== Work to complete ==
Beginning with the line that holds "chi la ligne d’arrivée." in the data below, give again every line through the one that holds "triathlète ayant totalisé le plus de", exactly as written.

== Source data ==
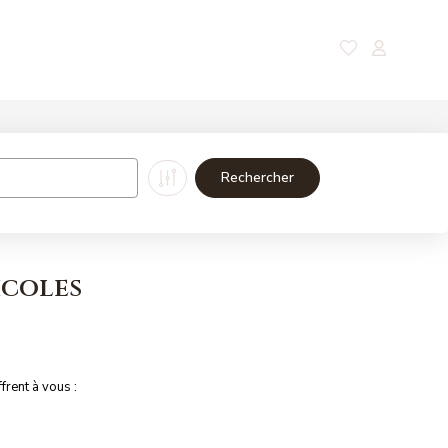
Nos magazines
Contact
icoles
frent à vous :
--
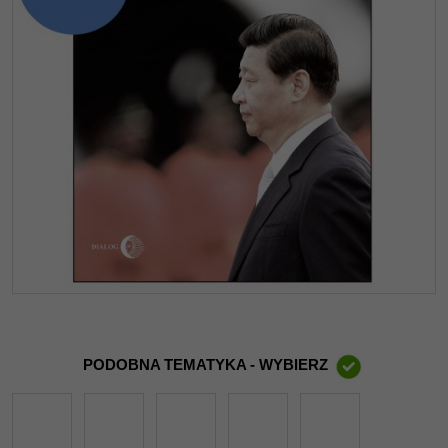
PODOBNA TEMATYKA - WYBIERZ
==
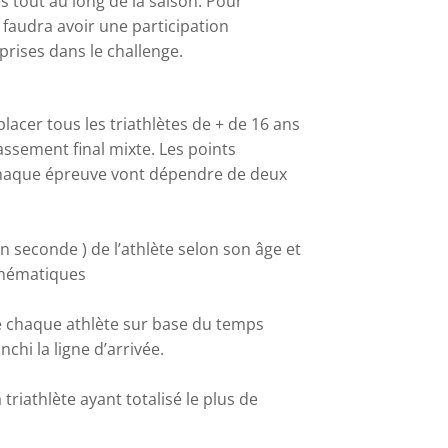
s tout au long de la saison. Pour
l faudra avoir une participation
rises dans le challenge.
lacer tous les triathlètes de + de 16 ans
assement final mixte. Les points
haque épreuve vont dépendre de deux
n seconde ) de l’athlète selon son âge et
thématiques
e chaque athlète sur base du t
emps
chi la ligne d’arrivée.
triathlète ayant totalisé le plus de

== Answer area ==
chi la ligne d’arrivée.
triathlète ayant totalisé le plus de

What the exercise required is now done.